Police are warning Tooele County residents to be wary of fraudulent calls demanding money.
Several different scams have been reported by county residents, schemes that go way beyond pleas from a Nigerian prince to stash his fortune in a kind person’s bank account.
Sgt. Ron Johnson of the Tooele County Sheriff’s Office, said the calls, which include demands from people purporting to be representatives of Rocky Mountain Power and the Internal Revenue Service, have been being reported all year but have increased lately.
“They’ve been trickling in since January, but it seems like this month we’ve gotten a lot more,” Johnson said.
Rex and Estelle Sutton of Stansbury Park got one such call.
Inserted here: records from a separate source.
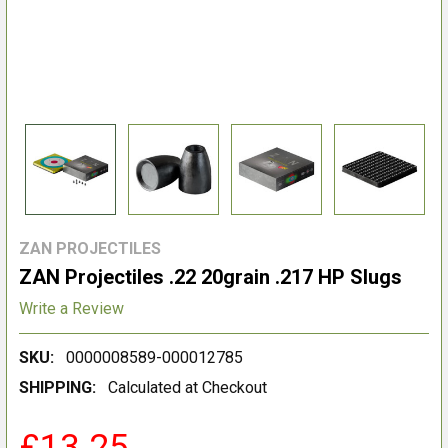
ZAN PROJECTILES
ZAN Projectiles .22 20grain .217 HP Slugs
Write a Review
SKU:
0000008589-000012785
SHIPPING:
Calculated at Checkout
£13.25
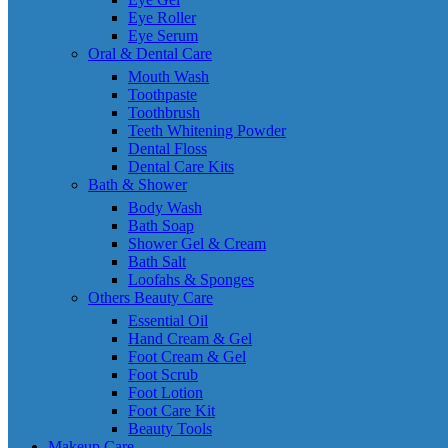
Eye Roller
Eye Serum
Oral & Dental Care
Mouth Wash
Toothpaste
Toothbrush
Teeth Whitening Powder
Dental Floss
Dental Care Kits
Bath & Shower
Body Wash
Bath Soap
Shower Gel & Cream
Bath Salt
Loofahs & Sponges
Others Beauty Care
Essential Oil
Hand Cream & Gel
Foot Cream & Gel
Foot Scrub
Foot Lotion
Foot Care Kit
Beauty Tools
Makeup Care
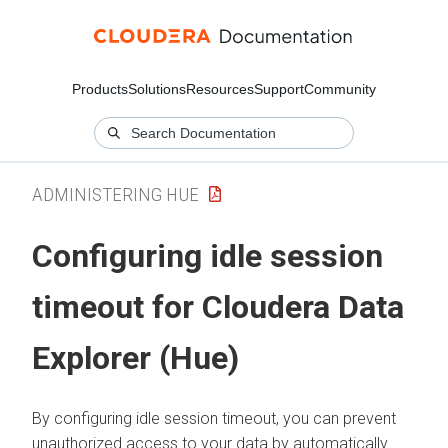
Products
Solutions
Resources
Support
Community
ADMINISTERING HUE
Configuring idle session
timeout for
Cloudera Data
Explorer (Hue)
By configuring idle session timeout, you can prevent
unauthorized access to your data by automatically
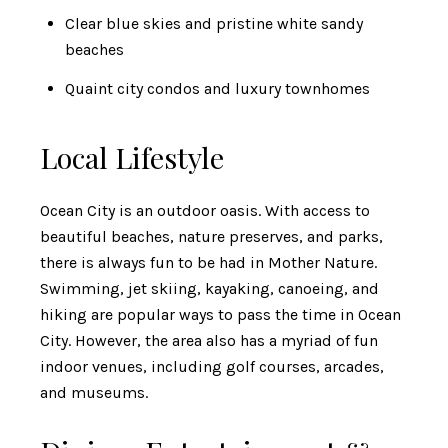
Clear blue skies and pristine white sandy
beaches
Quaint city condos and luxury townhomes
Local Lifestyle
Ocean City is an outdoor oasis. With access to
beautiful beaches, nature preserves, and parks,
there is always fun to be had in Mother Nature.
Swimming, jet skiing, kayaking, canoeing, and
hiking are popular ways to pass the time in Ocean
City. However, the area also has a myriad of fun
indoor venues, including golf courses, arcades,
and museums.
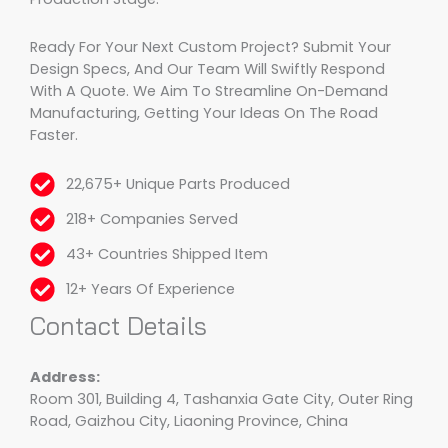
Ready For Your Next Custom Project? Submit Your
Design Specs, And Our Team Will Swiftly Respond
With A Quote. We Aim To Streamline On-Demand
Manufacturing, Getting Your Ideas On The Road
Faster.
22,675+ Unique Parts Produced
218+ Companies Served
43+ Countries Shipped Item
12+ Years Of Experience
Contact Details
Address:
Room 301, Building 4, Tashanxia Gate City, Outer Ring
Road, Gaizhou City, Liaoning Province, China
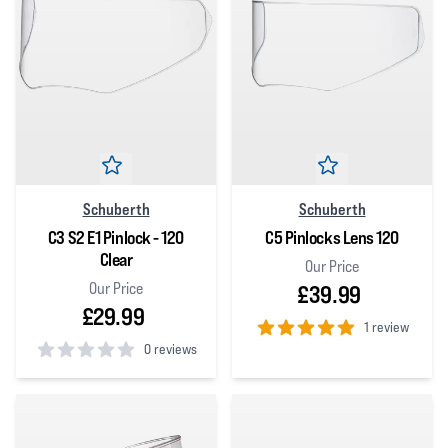
Schuberth
Schuberth
C3 S2 E1 Pinlock - 120
C5 Pinlocks Lens 120
Clear
Our Price
Our Price
£39.99
£29.99
1 review
0 reviews
5
out of 5 stars
0
out of 5 stars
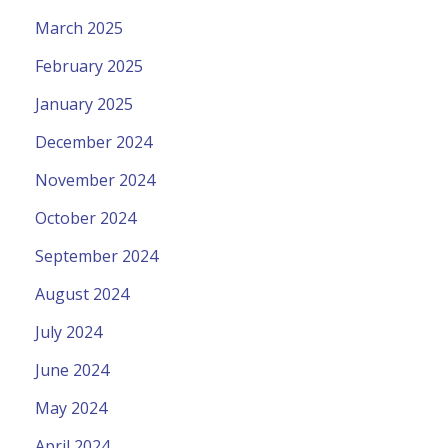
March 2025
February 2025
January 2025
December 2024
November 2024
October 2024
September 2024
August 2024
July 2024
June 2024
May 2024
April 2024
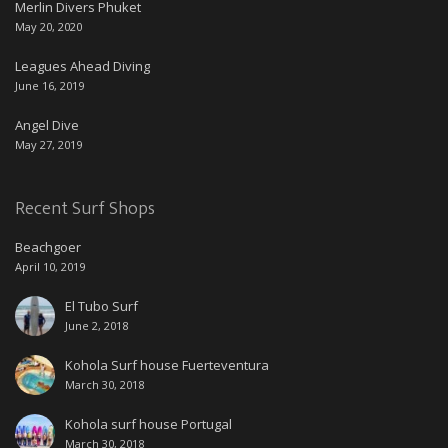
Merlin Divers Phuket
May 20, 2020
Leagues Ahead Diving
June 16, 2019
Angel Dive
May 27, 2019
Recent Surf Shops
Beachgoer
April 10, 2019
El Tubo Surf
June 2, 2018
Kohola Surf house Fuerteventura
March 30, 2018
Kohola surf house Portugal
March 30, 2018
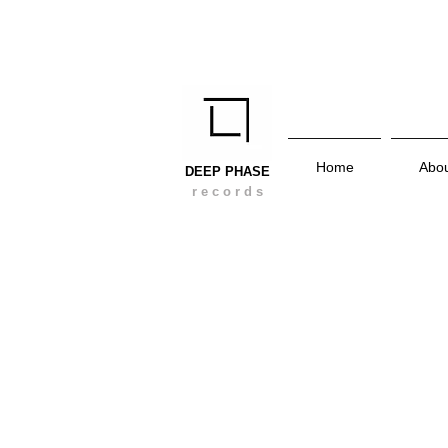
Home
Abo
DEEP PHASE
r e c o r d s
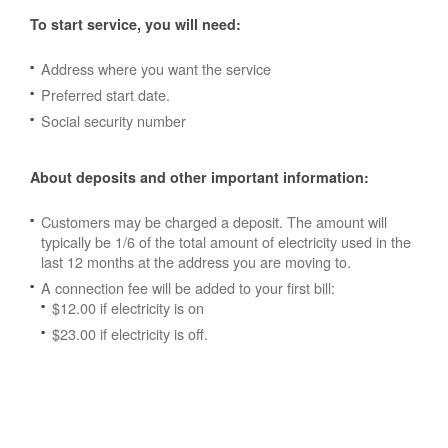
To start service, you will need:
Address where you want the service
Preferred start date.
Social security number
About deposits and other important information:
Customers may be charged a deposit. The amount will
typically be 1/6 of the total amount of electricity used in the
last 12 months at the address you are moving to.
A connection fee will be added to your first bill:
$12.00 if electricity is on
$23.00 if electricity is off.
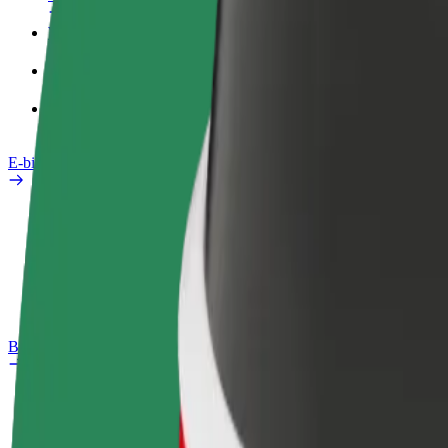
Work profile
Products
Bolt Food for Business
E-bikes
Safety lab
Report an issue
FAQ
Bolt Plus
Benefits
How to join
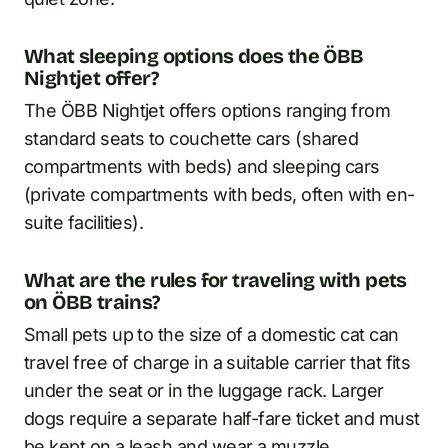
What sleeping options does the ÖBB
Nightjet offer?
The ÖBB Nightjet offers options ranging from
standard seats to couchette cars (shared
compartments with beds) and sleeping cars
(private compartments with beds, often with en-
suite facilities).
What are the rules for traveling with pets
on ÖBB trains?
Small pets up to the size of a domestic cat can
travel free of charge in a suitable carrier that fits
under the seat or in the luggage rack. Larger
dogs require a separate half-fare ticket and must
be kept on a leash and wear a muzzle.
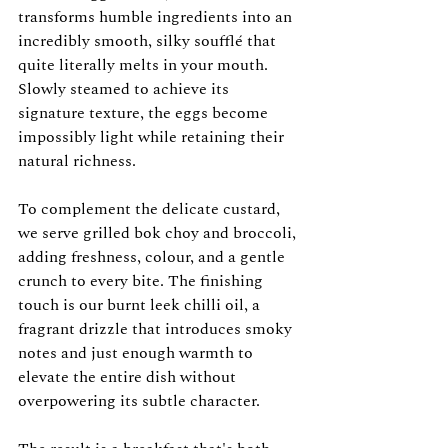
transforms humble ingredients into an 
incredibly smooth, silky soufflé that 
quite literally melts in your mouth. 
Slowly steamed to achieve its 
signature texture, the eggs become 
impossibly light while retaining their 
natural richness.
To complement the delicate custard, 
we serve grilled bok choy and broccoli, 
adding freshness, colour, and a gentle 
crunch to every bite. The finishing 
touch is our burnt leek chilli oil, a 
fragrant drizzle that introduces smoky 
notes and just enough warmth to 
elevate the entire dish without 
overpowering its subtle character.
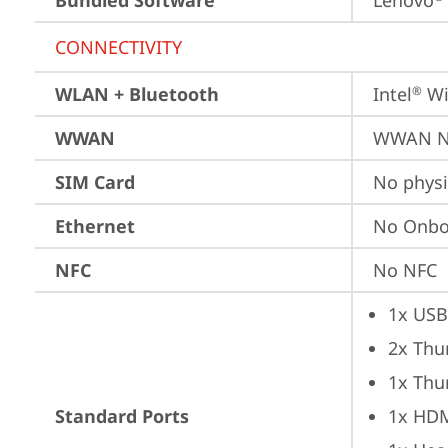
Bundled Software
Lenovo
CONNECTIVITY
WLAN + Bluetooth
Intel
 Wi
®
WWAN
WWAN No
SIM Card
No physi
Ethernet
No Onbo
NFC
No NFC
1x USB
2x Thu
1x Thu
Standard Ports
1x HD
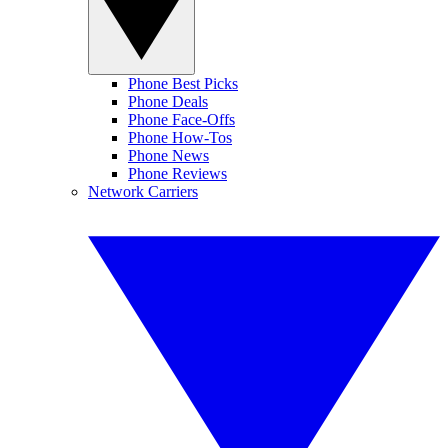
Phone Best Picks
Phone Deals
Phone Face-Offs
Phone How-Tos
Phone News
Phone Reviews
Network Carriers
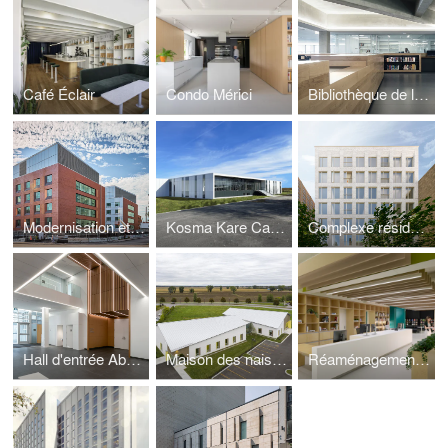
Café Éclair
Condo Mérici
Bibliothèque de la Faculté de Droit, Université de Sherbrooke
Modernisation et agrandissement, Hôpital de Verdun
Kosma Kare Canada Inc
Complexe résidentiel De l'Hôpital
Hall d'entrée Aberman de l'Hôpital général Juif
Maison des naissances, CIUSS de Lanaudière
Réaménagement, Bibliothèque Saint-Jean-sur-Richelieu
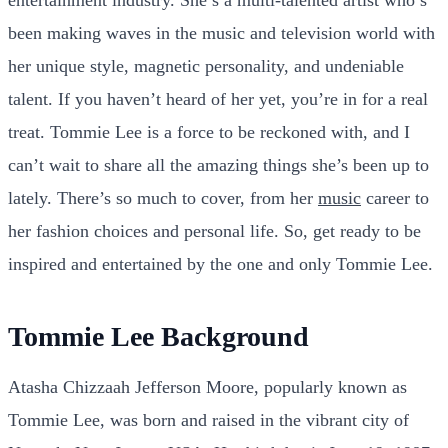
been making waves in the music and television world with
her unique style, magnetic personality, and undeniable
talent. If you haven’t heard of her yet, you’re in for a real
treat. Tommie Lee is a force to be reckoned with, and I
can’t wait to share all the amazing things she’s been up to
lately. There’s so much to cover, from her
music
career to
her fashion choices and personal life. So, get ready to be
inspired and entertained by the one and only Tommie Lee.
Tommie Lee Background
Atasha Chizzaah Jefferson Moore, popularly known as
Tommie Lee, was born and raised in the vibrant city of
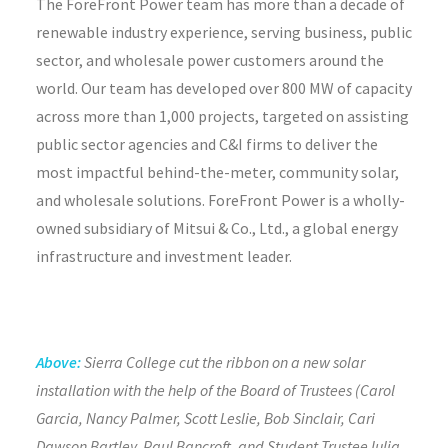
The ForeFront Power team has more than a decade of
renewable industry experience, serving business, public
sector, and wholesale power customers around the
world. Our team has developed over 800 MW of capacity
across more than 1,000 projects, targeted on assisting
public sector agencies and C&I firms to deliver the
most impactful behind-the-meter, community solar,
and wholesale solutions. ForeFront Power is a wholly-
owned subsidiary of Mitsui & Co., Ltd., a global energy
infrastructure and investment leader.
Above:
Sierra College cut the ribbon on a new solar
installation with the help of the Board of Trustees (Carol
Garcia, Nancy Palmer, Scott Leslie, Bob Sinclair, Cari
Dawson Bartley, Paul Bancroft, and Student Trustee Iulia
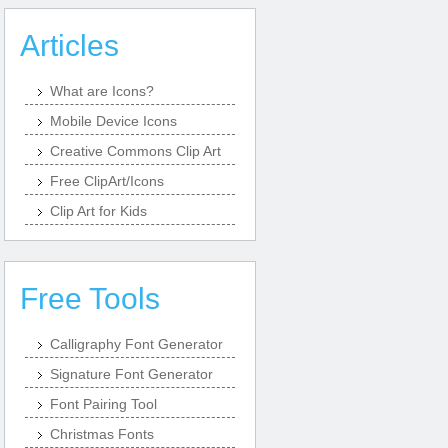
Articles
What are Icons?
Mobile Device Icons
Creative Commons Clip Art
Free ClipArt/Icons
Clip Art for Kids
Free Tools
Calligraphy Font Generator
Signature Font Generator
Font Pairing Tool
Christmas Fonts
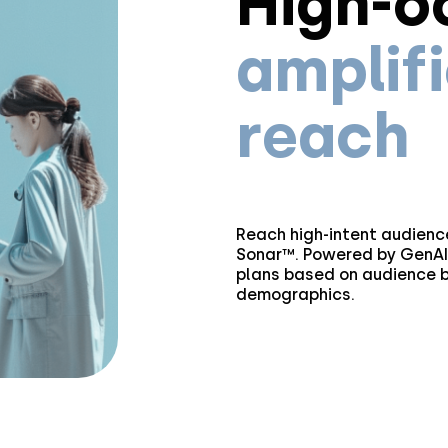
High-o
amplif
reach
Reach high-intent audience
Sonar™. Powered by GenAI,
plans based on audience b
demographics.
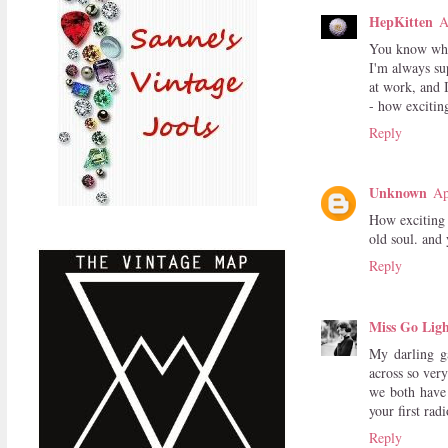
HepKitten
A
You know wha
I'm always su
at work, and 
- how exciting
Reply
Unknown
Ap
How exciting 
old soul. and
Reply
Miss Go Ligh
My darling ga
across so very
we both have 
your first ra
Reply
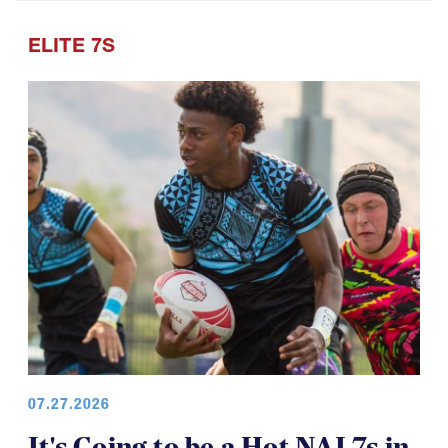
ELITE 7S
07.27.2026
It's Going to be a Hot NAI 7s in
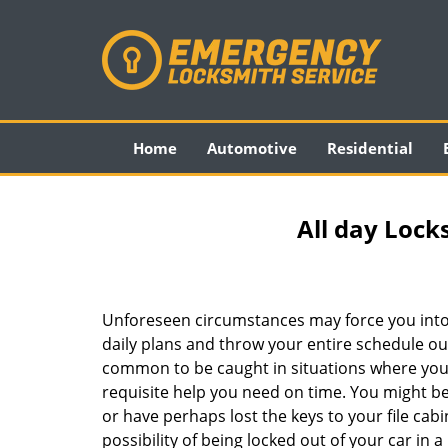
Home
Automotive
Residential
All day Lock
Unforeseen circumstances may force you into
daily plans and throw your entire schedule out 
common to be caught in situations where you 
requisite help you need on time. You might be
or have perhaps lost the keys to your file cab
possibility of being locked out of your car in a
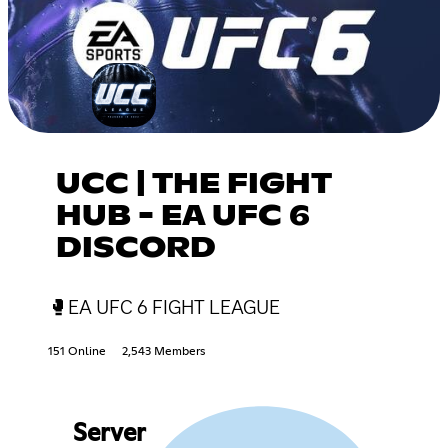
UCC | THE FIGHT
HUB - EA UFC 6
DISCORD
🥊EA UFC 6 FIGHT LEAGUE
151 Online
2,543 Members
Server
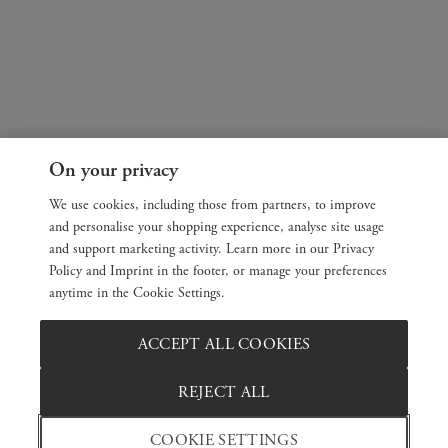
On your privacy
We use cookies, including those from partners, to improve
and personalise your shopping experience, analyse site usage
and support marketing activity. Learn more in our Privacy
Policy and Imprint in the footer, or manage your preferences
anytime in the Cookie Settings.
ACCEPT ALL COOKIES
REJECT ALL
COOKIE SETTINGS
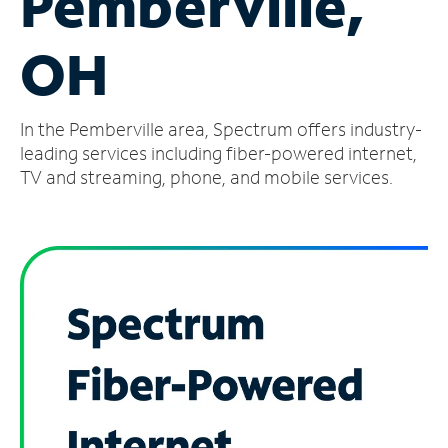
Pemberville,
Manage
OH
Account
Find
a
In the Pemberville area, Spectrum offers industry-
Store
leading services including fiber-powered internet,
TV and streaming, phone, and mobile services.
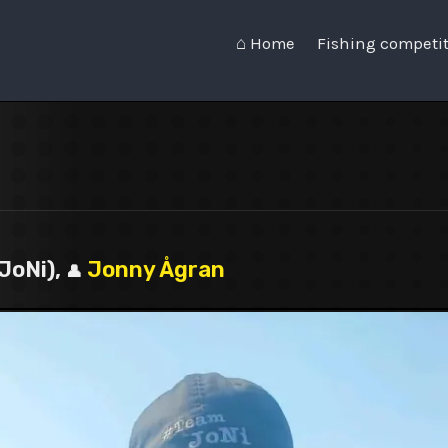
⌂ Home
Fishing competi
JoNi),
Jonny Ågran
👤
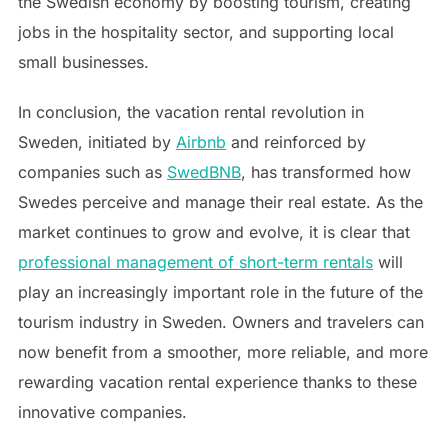
the Swedish economy by boosting tourism, creating
jobs in the hospitality sector, and supporting local
small businesses.
In conclusion, the vacation rental revolution in
Sweden, initiated by
Airbnb
and reinforced by
companies such as
SwedBNB
, has transformed how
Swedes perceive and manage their real estate. As the
market continues to grow and evolve, it is clear that
professional management of short-term rentals
will
play an increasingly important role in the future of the
tourism industry in Sweden. Owners and travelers can
now benefit from a smoother, more reliable, and more
rewarding vacation rental experience thanks to these
innovative companies.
“It was terrible,” Estelle said.
She said a man on the other end of the call was crying and identified himself as her oldest grandson.
“And I said, ‘John’? And he said, ‘Yes, it’s John.’ The police officer said when I gave him that name, it let him in a little bit,” she said. “He didn’t sound like my grandson. He did not sound like him, but when they’re crying like that, you don’t really know for sure.”
The Suttons said the man told them he had been driving with some friends in Las Vegas and their car was pulled over by a police officer, who discovered marijuana in the trunk of the car. The driver and passengers of the car, including their grandson, were then arrested, they were told, and their grandson was savagely beaten and sexually assaulted in jail.
The only way for him to get out, they were told by someone who said he was a police sergeant, was for them to pay $7,000 in bail.
“I told [the sergeant] we didn’t have that kind of money on hand, and he said, ‘Well, how much could you get? Could you get $4,000?’ And I said no, and he said, ‘Your grandson’s in a really bad way. You wouldn’t do that for your grandson?’” Estelle said.
The Suttons hung up on the tearful call and called their daughter — their grandson’s mother — and told her about it. She said her son could not have been locked up in a Las Vegas jail because she had just watched the Real Salt Lake game with him that night, and she had heard about similar calls turning out to be scams.
Johnson said that specific type of scam has not been reported often locally, but has been more widespread outside of the county. More common in local communities are the IRS scam, where someone claims to be from the IRS, calls and says a person will be arrested for not paying taxes unless they immediately wire money to an account.
According to the IRS, people who are called and threatened in this way, and have no reason to believe they owe any taxes, should report the incident to the Treasury Inspector General for Tax Administration at 800-366-4484. More information on various IRS scams, including receiving emails asking for personal information, can be found on the agency’s website, irs.gov.
Other local scams have included someone from Rocky Mountain Power threatening a local business with shutting off their power for a supposedly overdue bill; a website promising a lot of pay for little work, and then trying to drain the bank account listed on the worker’s direct deposit information; and sweepstakes to easily win dream vacations, Johnson said. If there is doubt about whether something is legitimate or a scam, Johnson said the answer can usually be found pretty easily.
“Google it,” he said. “It usually brings up thousands of hits about the scam and where it’s from.”
Johnson cautioned against giving out personal information for phone and online scams, and to never wire money to an unknown account or through a moneygram for these types of demands. If someone is the recipient of a call or email scam, they should report it to police — though, Johnson said, in some cases there is little police can do about it.
“If it sounds too good to be true, it probably is,” he said. “Let us know what’s going on. We’ll take a report and try to get a hold of the right agencies about it.”